WASHINGTON (AP) — A man died of a stab wound that he could have survived if he hadn't waited 18 minutes for an ambulance, the outgoing medical director of the District of Columbia's fire department said in a scathing resignation letter that questioned Mayor Muriel Bowser's efforts to reform the long-troubled agency.
"People are dying needlessly because we are moving too slow," Dr. Jullette Saussy said in the letter, which she shared with The Associated Press on Tuesday.
The fire department in the nation's capital has a poor reputation for providing timely emergency medical care. The AP reported in 2013 that the department was trying to make do with less than half the paramedics employed by departments with similar call volumes.
The city has also struggled to dispatch calls in a timely and efficient manner. When the city's 911 call center got calls about smoke filling a Metro subway train in a downtown tunnel last January — an incident that ultimately claimed the life of a passenger — it took 5 minutes for the first firefighters to be dispatched to the scene. Also last year, a 1-year-old died after choking on a grape when the nearest ambulance wasn't sent to the scene.
The death of the 35-year-old man who was stabbed last month was just one of many that have not been scrutinized by the public, Saussy said in her letter, dated Jan. 29.

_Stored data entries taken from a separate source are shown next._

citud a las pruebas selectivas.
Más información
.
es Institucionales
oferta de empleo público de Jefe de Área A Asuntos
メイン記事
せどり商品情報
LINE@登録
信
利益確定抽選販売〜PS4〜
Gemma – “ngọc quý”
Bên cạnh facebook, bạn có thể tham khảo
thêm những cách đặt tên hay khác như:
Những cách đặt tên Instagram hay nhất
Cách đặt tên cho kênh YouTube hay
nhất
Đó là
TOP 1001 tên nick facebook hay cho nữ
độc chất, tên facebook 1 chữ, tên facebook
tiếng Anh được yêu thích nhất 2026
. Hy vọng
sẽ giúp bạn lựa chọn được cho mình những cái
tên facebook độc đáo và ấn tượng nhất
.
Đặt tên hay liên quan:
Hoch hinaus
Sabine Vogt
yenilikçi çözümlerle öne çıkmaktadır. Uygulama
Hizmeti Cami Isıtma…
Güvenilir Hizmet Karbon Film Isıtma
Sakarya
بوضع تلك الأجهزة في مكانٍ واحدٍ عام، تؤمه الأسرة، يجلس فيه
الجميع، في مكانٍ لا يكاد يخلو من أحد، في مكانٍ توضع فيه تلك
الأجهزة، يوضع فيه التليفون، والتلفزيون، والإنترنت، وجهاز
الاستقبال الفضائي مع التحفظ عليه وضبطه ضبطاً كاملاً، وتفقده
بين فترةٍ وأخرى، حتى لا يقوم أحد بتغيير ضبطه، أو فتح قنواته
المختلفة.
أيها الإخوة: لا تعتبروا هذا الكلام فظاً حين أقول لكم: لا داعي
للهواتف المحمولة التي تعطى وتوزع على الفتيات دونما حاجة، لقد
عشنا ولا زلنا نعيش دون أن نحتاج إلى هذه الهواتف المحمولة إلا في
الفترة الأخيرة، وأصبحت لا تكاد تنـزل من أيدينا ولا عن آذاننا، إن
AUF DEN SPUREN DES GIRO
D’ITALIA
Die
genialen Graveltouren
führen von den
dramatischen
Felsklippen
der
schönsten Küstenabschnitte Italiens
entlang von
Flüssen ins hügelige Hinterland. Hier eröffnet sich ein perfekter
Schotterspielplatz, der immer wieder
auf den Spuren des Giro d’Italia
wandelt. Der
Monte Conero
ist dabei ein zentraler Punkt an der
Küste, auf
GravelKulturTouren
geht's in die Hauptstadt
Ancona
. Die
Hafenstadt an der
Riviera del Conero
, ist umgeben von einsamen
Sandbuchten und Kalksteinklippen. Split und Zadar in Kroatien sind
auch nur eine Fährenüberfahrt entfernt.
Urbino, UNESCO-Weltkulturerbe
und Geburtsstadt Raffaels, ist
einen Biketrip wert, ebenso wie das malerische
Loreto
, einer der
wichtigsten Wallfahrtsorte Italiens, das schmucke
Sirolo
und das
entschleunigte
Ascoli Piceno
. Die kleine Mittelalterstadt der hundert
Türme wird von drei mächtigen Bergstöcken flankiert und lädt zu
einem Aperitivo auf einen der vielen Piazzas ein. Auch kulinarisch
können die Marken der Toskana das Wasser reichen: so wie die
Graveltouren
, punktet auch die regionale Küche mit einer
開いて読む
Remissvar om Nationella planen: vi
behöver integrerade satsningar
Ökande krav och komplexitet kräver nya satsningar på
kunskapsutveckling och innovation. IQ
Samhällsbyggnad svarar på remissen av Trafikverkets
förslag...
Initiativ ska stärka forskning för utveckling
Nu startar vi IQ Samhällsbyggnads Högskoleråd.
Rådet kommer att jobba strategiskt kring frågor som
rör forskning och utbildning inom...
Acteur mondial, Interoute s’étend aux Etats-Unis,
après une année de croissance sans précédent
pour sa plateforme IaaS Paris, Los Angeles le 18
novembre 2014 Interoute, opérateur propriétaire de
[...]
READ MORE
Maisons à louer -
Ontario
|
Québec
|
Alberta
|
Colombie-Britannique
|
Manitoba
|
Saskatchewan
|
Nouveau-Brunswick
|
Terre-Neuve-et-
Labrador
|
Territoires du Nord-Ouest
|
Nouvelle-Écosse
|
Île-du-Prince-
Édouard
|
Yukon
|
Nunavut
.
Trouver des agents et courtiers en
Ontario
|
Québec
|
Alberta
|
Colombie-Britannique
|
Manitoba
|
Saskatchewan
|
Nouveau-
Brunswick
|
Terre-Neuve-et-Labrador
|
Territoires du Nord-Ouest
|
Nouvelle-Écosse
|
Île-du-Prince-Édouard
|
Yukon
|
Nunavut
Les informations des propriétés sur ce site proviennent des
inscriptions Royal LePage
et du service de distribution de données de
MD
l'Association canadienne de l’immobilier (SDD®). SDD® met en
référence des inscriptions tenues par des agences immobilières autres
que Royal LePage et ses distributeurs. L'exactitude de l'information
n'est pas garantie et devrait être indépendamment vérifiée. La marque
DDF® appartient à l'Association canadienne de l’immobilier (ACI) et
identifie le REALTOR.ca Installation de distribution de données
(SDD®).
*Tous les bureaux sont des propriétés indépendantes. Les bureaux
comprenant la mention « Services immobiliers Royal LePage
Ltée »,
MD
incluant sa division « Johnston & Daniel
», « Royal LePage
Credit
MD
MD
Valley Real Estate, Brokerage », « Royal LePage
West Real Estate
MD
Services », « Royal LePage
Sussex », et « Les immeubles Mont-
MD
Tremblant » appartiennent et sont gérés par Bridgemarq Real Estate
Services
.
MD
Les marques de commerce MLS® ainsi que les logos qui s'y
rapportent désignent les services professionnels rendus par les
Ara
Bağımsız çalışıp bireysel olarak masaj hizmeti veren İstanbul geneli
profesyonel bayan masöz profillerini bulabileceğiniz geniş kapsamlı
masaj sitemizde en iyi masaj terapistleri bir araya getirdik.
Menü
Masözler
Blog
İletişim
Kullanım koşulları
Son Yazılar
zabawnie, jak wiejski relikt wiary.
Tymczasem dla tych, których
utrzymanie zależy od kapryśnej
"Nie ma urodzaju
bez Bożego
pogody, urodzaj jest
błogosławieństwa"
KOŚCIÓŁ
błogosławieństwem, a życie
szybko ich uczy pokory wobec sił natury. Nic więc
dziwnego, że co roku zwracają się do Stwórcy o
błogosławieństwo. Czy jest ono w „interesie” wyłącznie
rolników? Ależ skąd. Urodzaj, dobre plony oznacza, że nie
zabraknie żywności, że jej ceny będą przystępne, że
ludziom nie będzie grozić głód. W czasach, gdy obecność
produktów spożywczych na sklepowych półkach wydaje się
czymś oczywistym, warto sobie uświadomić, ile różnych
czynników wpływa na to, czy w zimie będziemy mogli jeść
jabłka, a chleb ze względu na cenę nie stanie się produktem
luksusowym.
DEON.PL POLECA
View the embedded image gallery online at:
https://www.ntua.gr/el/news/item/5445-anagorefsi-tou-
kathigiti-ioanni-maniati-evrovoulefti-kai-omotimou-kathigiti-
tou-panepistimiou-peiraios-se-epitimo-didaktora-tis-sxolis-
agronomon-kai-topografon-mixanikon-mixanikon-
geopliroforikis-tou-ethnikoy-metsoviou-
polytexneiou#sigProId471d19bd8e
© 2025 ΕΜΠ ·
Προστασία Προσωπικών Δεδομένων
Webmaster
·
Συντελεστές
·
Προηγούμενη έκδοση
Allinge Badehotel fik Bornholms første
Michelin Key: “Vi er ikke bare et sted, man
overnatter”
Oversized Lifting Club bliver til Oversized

"Tragically, people die needlessly quite frequently, and the majority of them don't make the news," she said.
Saussy, who previously ran the ambulance service in New Orleans, submitted her resignation after less than seven months on the job, saying her efforts to reform the department had been stymied. She said the department's culture "is highly toxic to the delivery of any semblance of quality pre-hospital care."
Bowser, a Democrat, has acknowledged that the department needs major changes. As chief, she hired Gregory Dean, who spent 10 years as chief of Seattle's fire department, which is recognized as a national leader in emergency medical care.
Michael Czin, a spokesman for the mayor, said many of Saussy's claims were "highly inaccurate." Administration officials have repeatedly said they share Saussy's stated goal of getting paramedics to the highest-priority calls and improving patient outcomes.
"We're not turning a blind eye to it," Czin said.
The mayor pushed through a proposal to supplement the city's overworked ambulance fleet with private ambulances to handle low-priority calls. Saussy said that plan "is as unlikely to fix the situation as placing a Band-Aid on a gushing artery."
But administration officials say the private ambulances are just part of a multipronged approach to reforming the department, including better training for firefighters to handle medical emergencies.